James Wood employs twelve different bird-songs and twelve different star-patterns from which to derive the melodic and harmonic elements of Crying Bird, Echoing Star (2002). Flute and clarinet engage with violin and cello in an intricate discourse – the piano providing an enfolding resonance in more inward passages, and the two types of motion find an equivocal but poetic accommodation in the closing minutes. Founder and Artistic Director of the New Music Players, Edward Dudley Hughes is a composer of some individuality, though The Sibyl of Cumae (2001) is only a qualified success. Tom Lowenstein’s text, earthbound rather than evocative, depicts the priestess of Apollo in her various fraught emotional states. Hughes complements this with vocal writing whose declamatory and lyrical elements were ably handled by Louise Mott, and an ensemble rich in expressive detail – though continuity between the eight monologues is somewhat tenuously maintained, and the intensity of the overall cycle is unevenly sustained at best.
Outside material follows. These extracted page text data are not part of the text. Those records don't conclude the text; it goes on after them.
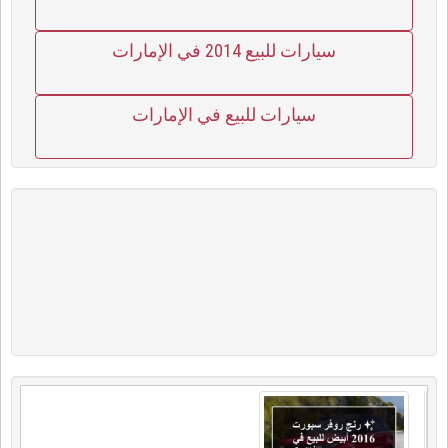
سيارات للبيع 2014 في الإمارات
سيارات للبيع في الإمارات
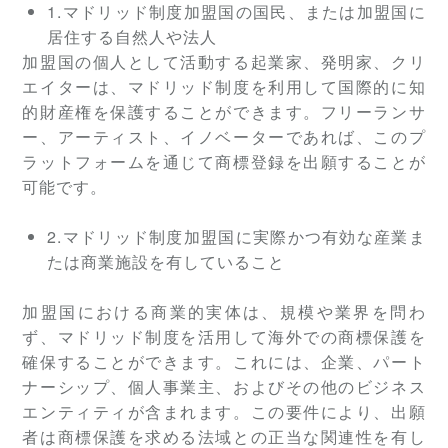
1.マドリッド制度加盟国の国民、または加盟国に
居住する自然人や法人
加盟国の個人として活動する起業家、発明家、クリ
エイターは、マドリッド制度を利用して国際的に知
的財産権を保護することができます。フリーランサ
ー、アーティスト、イノベーターであれば、このプ
ラットフォームを通じて商標登録を出願することが
可能です。
2.マドリッド制度加盟国に実際かつ有効な産業ま
たは商業施設を有していること
加盟国における商業的実体は、規模や業界を問わ
ず、マドリッド制度を活用して海外での商標保護を
確保することができます。これには、企業、パート
ナーシップ、個人事業主、およびその他のビジネス
エンティティが含まれます。この要件により、出願
者は商標保護を求める法域との正当な関連性を有し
An enterprising concert even so, and worth savouring on the New London Players’ recent CD (London Independent Records LIR003) of all five works: skilfully directed – as for this concert – by Patrick Bailey and Roger Montgomery, and recorded (in Kentish Town’s Church of St Silas the Martyr) with a spatial depth that the Purcell Room, for all its immediacy, does not possess.